* Your instructions: Give the number of lines in the records below that hold "meter"; nothing else is needed.

* Data extracted from a collection:

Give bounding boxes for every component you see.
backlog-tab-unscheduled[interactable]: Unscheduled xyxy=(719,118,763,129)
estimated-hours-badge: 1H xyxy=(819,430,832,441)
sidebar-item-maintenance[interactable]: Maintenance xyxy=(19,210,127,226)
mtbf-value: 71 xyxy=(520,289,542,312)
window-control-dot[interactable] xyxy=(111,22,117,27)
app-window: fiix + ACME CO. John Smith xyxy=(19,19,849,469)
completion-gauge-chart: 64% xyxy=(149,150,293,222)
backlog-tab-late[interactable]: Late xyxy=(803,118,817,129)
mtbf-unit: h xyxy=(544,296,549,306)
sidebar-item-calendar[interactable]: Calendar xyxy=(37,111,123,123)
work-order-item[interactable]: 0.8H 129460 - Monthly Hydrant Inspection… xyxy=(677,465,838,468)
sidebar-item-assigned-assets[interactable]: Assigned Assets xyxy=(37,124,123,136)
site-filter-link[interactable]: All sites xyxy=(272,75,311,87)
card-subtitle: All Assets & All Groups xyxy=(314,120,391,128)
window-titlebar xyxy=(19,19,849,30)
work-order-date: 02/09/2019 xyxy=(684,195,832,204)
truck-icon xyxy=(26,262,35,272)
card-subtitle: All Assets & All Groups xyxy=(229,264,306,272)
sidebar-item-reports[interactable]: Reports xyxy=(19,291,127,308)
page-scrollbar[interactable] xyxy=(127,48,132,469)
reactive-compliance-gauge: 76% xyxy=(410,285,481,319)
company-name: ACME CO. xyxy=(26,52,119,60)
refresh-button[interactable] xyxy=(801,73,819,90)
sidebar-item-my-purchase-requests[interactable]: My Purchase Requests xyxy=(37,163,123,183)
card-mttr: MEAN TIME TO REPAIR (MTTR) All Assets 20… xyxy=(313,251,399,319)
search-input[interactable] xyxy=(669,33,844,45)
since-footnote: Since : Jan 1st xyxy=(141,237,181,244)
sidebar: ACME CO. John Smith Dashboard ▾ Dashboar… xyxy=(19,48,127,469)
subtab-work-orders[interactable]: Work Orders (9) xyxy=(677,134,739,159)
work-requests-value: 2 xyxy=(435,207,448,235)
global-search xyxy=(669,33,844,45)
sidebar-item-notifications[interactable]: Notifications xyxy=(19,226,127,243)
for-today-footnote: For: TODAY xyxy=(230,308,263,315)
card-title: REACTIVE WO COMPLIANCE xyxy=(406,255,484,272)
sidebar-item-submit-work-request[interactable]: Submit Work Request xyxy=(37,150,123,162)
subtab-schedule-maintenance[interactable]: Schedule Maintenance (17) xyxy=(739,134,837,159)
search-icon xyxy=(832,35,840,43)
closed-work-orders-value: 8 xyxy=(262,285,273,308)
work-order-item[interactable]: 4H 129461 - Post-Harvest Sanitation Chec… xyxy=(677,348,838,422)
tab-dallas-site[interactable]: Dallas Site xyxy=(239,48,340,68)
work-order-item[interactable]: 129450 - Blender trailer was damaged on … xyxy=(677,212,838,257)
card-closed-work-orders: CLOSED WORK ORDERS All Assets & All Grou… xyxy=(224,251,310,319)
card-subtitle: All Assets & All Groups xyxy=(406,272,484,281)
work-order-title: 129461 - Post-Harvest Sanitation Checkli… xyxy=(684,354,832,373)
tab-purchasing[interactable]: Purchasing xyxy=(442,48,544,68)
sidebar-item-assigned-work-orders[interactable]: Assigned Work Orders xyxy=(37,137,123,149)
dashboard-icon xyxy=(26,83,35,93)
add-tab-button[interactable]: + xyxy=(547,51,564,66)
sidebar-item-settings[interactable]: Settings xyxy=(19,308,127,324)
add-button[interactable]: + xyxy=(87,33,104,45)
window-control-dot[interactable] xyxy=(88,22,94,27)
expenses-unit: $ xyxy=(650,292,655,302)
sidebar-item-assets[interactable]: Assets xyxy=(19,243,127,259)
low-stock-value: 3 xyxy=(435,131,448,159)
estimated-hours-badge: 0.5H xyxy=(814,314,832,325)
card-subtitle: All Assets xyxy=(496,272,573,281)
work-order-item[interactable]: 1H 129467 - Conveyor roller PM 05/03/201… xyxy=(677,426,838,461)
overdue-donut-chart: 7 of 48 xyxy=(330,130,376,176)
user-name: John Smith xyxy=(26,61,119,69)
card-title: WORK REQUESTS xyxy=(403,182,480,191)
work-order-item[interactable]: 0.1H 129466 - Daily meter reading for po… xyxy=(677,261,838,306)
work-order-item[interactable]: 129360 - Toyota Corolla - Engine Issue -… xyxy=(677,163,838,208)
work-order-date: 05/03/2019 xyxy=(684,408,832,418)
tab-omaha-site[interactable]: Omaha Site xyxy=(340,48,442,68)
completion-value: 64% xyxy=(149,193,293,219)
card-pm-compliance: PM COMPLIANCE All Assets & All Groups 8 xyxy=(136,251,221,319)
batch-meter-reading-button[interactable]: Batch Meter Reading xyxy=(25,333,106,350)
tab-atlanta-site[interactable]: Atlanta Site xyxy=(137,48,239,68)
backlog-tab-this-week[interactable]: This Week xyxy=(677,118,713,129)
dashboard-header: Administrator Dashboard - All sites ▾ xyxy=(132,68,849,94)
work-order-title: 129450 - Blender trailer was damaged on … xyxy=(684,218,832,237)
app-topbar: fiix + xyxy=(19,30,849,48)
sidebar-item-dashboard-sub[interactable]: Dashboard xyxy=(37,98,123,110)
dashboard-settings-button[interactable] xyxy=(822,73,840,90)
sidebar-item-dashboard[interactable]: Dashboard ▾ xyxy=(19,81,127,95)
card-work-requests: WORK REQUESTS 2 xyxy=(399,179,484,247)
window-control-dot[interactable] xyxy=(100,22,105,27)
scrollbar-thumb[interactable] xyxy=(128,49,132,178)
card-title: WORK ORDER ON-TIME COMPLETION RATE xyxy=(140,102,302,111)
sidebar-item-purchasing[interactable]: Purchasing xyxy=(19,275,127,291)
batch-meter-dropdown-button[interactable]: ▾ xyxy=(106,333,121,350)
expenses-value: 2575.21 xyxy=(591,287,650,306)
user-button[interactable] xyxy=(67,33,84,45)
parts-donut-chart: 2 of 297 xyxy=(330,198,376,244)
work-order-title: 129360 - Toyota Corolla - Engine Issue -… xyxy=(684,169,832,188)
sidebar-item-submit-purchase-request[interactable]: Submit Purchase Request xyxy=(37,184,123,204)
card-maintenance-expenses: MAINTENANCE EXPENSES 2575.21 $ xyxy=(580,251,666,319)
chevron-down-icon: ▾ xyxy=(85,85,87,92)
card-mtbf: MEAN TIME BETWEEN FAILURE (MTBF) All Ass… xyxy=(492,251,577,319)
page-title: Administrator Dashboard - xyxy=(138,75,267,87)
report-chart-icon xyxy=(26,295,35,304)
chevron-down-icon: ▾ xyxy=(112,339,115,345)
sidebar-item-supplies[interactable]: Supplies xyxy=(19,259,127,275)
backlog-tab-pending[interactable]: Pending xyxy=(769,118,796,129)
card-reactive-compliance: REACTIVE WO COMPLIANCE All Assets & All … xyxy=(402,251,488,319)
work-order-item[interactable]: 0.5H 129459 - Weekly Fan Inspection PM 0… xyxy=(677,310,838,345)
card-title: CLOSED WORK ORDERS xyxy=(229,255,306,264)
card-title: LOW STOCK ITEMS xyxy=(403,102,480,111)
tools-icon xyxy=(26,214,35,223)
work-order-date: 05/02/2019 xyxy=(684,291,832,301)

* Solved exercise: 3